WORK TO COMPLETE:
Reproduce word for word the lines between those holding "7 experiențe unice de" and "generale și specifice", inclusive, and nothing else from the data below.

PROVIDED RECORDS:

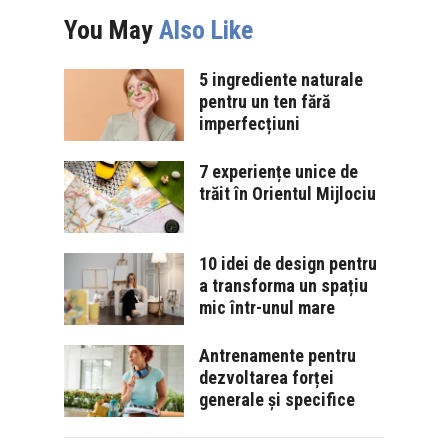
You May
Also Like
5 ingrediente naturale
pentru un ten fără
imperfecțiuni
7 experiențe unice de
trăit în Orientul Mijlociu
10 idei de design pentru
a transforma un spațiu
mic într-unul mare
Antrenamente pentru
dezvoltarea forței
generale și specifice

...

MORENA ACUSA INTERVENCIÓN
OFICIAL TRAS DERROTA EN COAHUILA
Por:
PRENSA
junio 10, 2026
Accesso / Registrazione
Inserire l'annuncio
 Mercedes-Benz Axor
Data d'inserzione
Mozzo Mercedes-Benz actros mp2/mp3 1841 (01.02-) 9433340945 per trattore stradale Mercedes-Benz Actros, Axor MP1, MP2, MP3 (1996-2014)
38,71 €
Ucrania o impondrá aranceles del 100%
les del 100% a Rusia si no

--

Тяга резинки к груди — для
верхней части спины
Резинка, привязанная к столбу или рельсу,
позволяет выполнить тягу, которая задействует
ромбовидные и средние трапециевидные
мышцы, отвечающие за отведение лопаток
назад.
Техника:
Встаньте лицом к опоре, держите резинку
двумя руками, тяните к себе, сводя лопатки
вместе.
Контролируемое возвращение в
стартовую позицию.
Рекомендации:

OUTPUT:
7 experiențe unice de
trăit în Orientul Mijlociu
10 idei de design pentru
a transforma un spațiu
mic într-unul mare
Antrenamente pentru
dezvoltarea forței
generale și specifice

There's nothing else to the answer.